Logo mais à frente a Anpocs, a Anpuh, a Anpof, quase todas as instituições e revistas científicas feministas e de estudos de gênero, bem como quase todo o movimento negro foram dócil e fartamente bancados pela mesma Fundação Ford. Não seria exagero dizer que a Ford praticamente recriou, à imagem e semelhança que bem lhes aprouvesse, a ciência social de ponta nacional. Com contrapartidas, claro: a cegueira alastrada em imaginar que se pode atingir um patamar de civilização no capitalismo periférico apenas por meio de instituições políticas democráticas e seus aperfeiçoamentos. Eis a constante, quase uma lei natural a guiar os mantras de nossos cientistas políticos, antropólogos e sociólogos desde então. Da esquerda à direita, de norte a sul, dos mais diversos “lugares de falas” ou de posições minoritárias “empoderadas” víamos o léxico fordista, a problemática nacional norte-americana impondo-se já de saída em nossos raciocínios. As soluções estavam dadas de antemão: sempre cabe buscar a inclusão nos moldes da democracia burguesa. Aliás, “lugar de fala”, “empoderamento”, “minorities” são as formas pelas quais quase todos os candidatos a mestres em ciências sociais são obrigados a pensar o mundo em nossos PPGs de hoje, haja vista o pensamento único recoberto pelos lemas do catecismo científico norte-americano ser a porta de entrada a quem ainda queira ser chamado de razoável e levado a sério.
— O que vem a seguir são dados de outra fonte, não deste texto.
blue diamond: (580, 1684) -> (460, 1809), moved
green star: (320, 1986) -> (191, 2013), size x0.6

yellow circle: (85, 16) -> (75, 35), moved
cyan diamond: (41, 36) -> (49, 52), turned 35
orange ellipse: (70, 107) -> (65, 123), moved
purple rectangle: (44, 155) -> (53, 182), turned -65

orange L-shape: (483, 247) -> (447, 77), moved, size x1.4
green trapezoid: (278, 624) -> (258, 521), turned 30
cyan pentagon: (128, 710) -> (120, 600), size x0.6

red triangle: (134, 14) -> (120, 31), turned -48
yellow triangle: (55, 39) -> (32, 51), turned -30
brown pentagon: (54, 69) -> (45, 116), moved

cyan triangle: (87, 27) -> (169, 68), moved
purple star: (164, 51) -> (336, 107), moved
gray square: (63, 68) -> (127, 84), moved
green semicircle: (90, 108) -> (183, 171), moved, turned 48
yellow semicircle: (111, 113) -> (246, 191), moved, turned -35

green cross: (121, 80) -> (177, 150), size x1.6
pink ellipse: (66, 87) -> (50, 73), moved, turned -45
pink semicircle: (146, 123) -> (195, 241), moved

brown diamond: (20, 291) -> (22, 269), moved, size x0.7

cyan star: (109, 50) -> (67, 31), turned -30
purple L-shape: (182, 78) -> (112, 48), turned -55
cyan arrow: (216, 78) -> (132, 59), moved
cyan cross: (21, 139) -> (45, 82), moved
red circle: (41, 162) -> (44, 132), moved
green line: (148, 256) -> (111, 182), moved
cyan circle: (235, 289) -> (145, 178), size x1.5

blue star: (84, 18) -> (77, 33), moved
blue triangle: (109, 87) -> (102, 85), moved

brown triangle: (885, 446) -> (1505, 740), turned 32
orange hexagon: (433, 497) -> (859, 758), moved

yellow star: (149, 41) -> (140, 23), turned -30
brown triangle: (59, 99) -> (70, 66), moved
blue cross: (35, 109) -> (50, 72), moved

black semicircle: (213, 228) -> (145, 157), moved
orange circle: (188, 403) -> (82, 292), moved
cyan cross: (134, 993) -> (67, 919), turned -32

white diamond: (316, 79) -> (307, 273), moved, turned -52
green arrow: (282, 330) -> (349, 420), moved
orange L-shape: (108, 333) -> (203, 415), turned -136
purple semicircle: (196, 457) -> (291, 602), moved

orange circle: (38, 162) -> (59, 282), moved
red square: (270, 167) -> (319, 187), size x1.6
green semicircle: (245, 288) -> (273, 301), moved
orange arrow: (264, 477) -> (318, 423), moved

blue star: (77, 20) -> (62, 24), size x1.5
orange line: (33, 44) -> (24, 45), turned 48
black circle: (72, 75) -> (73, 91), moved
Muito mais deletério do que o Brasílio dizer bobagens liberais que ele e vários outros há muito tempo dizem é ver uma esquerda bem-intencionada, engolfada exatamente nas mesmas malhas ideológicas do polo pretensamente oposto. O arroto de superioridade não torna ninguém melhor do que o outro quando, na verdade, ambos os lados não reúnem condições de entender que a barbárie não é uma excrescência do capitalismo nem uma “falha”, uma “doença” (Eliane Brum) da democracia burguesa de um país como o Brasil – pelo contrário, ela é a sua mais pura encarnação e normalidade. Esquecer que nos posicionamos em um capitalismo periférico, que o capitalismo ainda existe, que aqui ele toma forma própria, que é ele quem articula todo o nosso universo simbólico e material e que o imperialismo nunca tirou de nós a sua garra é o preço a se pagar para quem se ludibriou achando que bastavam instituições democráticas e uma constituição cidadã embaixo do braço para nunca mais termos que encarar a nossa verdade. Se há algo de bom no que está acontecendo é que Bolsonaro e sua gangue nos fizeram despertar de vários ledos enganos. O que não sabemos é o que, nem como, nem se dá para fazer algo antes que eles arrasem tudo o que restava do Brasil: até mesmo as autoilusões de seus intelectuais.